Some people could stretch and bend and turn their bodies into pretzels without breaking a sweat, and somehow still look elegant while doing it. Elodie wasn’t one of them. As she stood with her head not quite placed where it should be, and her hip definitely facing the wrong direction, she took in the room full of men and women swaying back and forth between poses that made no sense.
Yoga wasn’t made for her, that much she knew. Yoga had quite clearly been invented by sadists who looked good doing it as a method of torture for the uninitiated. In a last ditch attempt to reach full form, Elodie went crashing down shoulder first, letting out a screech of pain as she hit her yoga mat much harder than expected. Embarrassed, and suddenly the focus of everyone in the room, she brought her other hand to her face trying to stop the laughter that was bubbling under the surface.
“How are we doing over here?”
The instructor had swayed over from his spot at the head of the group, and sat softly down on the back of his feet. His smile was sweet, but Elodie wondered if he was really just hoping she’d give up already.
“Yeah,” she said, shaking her head. “About that…”
She saw the laughter behind his eyes, and he clearly couldn’t hold it in anymore as he let out a loud laugh that got them even more looks than the very unwomanlike screech she had let out earlier.
“I’m so sorry, I’m just not getting this. I’m so sorry for disturbing everyone.”
Elodie looked around the room, raising the arm that wasn’t throbbing with pain to give the group an apology by wave. The room was filled with about 30 people in colorful clothing, and she had a feeling that no-one had been able to top her inability to bend her body in any direction.
A small snort in the back of the room caught her attention, and she looked to see if she could find the source. All she found was people getting back to their posing, and a brunette who looked suspiciously flummoxed.
“How about you come back on Thursday, and maybe come in fifteen minutes early? I can help you nail some of the basics, if you’d like?”
Thomas, the instructor, had incredibly kind eyes, but Elodie couldn’t help but wonder if her absolute failure for the third time was a solid sign that yoga shouldn’t be attempted anymore. She smiled at him and sighed. “Sure, I’ll be here. Bring a mattress, maybe?”
Thomas chuckled, but got back up, apparently satisfied. Elodie, all tuckered out, lay down on her back and let out a long breath. Perhaps she should ignore her doctor’s advice. That always feels right.
The rest of the session went by smoothly after Elodie had given up. She spent the last 20 minutes trying to focus on what Thomas was actually getting people to do, but it was like Greek. Actually, Greek felt more welcoming than yoga at this point. She looked back towards the corner where the mysterious snort had come from, and Elodie was relieved to see that others were struggling too. The woman in dark green was desperately trying to get her shoulder under her thigh, and Elodie reveled in her struggle. She realized she was both staring and smiling as the woman turned her head and gave her a challenging eyebrow. Embarrassed to have been caught, Elodie resumed her favorite pose: the dead man.

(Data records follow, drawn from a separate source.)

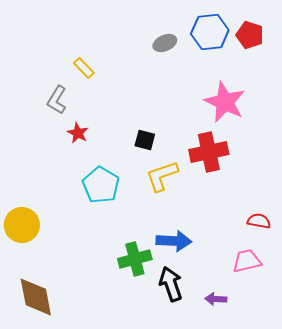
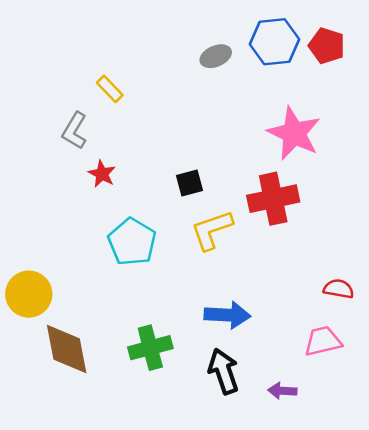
black square: (145, 140) -> (190, 183), turned -30
green cross: (135, 259) -> (150, 348), moved
brown diamond: (36, 297) -> (67, 349), moved

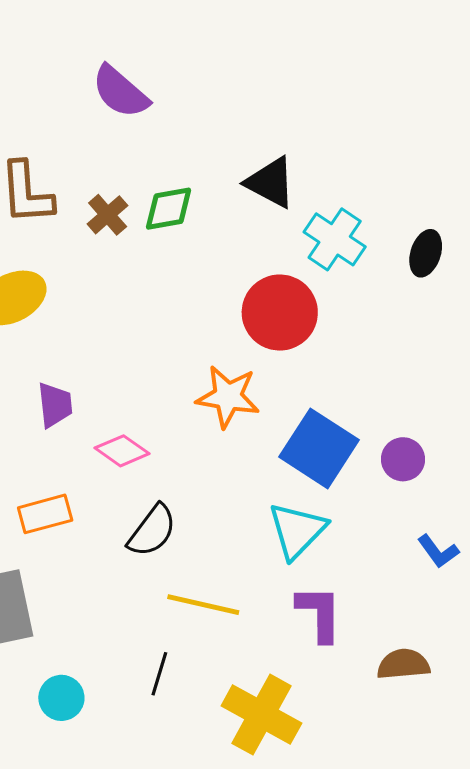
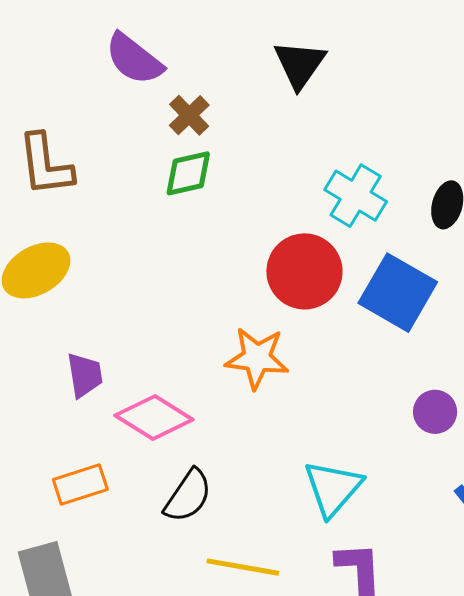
black triangle: (271, 183) -> (300, 64), moved, turned 40
brown cross: (108, 215) -> (189, 115), moved
blue square: (319, 448) -> (398, 293), moved
pink diamond: (122, 451) -> (154, 418), size x1.4

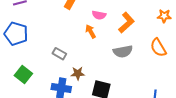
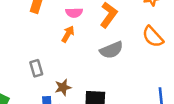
orange arrow: (91, 31) -> (68, 34), turned 72
gray rectangle: (59, 54) -> (36, 68), turned 56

Thomas’ loud voice rang for the last time as he gave out his namaste’s, and people smiled as they followed the line through the door. Some gave Elodie a sympathetic smile as they walked past her, but most ignored her. Her inner monologue was chastising herself for making a fool of herself. Shaking her head, she rolled up her mat and stumbled up on her feet, slightly off balance.
“How’s your shoulder? It looked like you caught your entire body on that poor thing.”
The woman who she’d caught quietly laughing at her was walking towards her, holding her mat over her chest. It was clear she still found the whole situation, but her eyes didn’t look unkind.
Sighing, Elodie shook her head with a smile.
“It’s fine, thanks,” she said as she stretched out her arm, taking in the stiffness. “My body doesn’t want to do yoga, so it stopped me from trying to force it.”
The woman laughed loudly this time, not attempting to hold it in. Elodie raised an eyebrow, surprised at the woman’s laughter.
“I’m sorry, I shouldn’t laugh. I was just relieved someone else fell over before I did. I’m so horrible at this. How are you supposed to bend like that? It’s humanly impossible!”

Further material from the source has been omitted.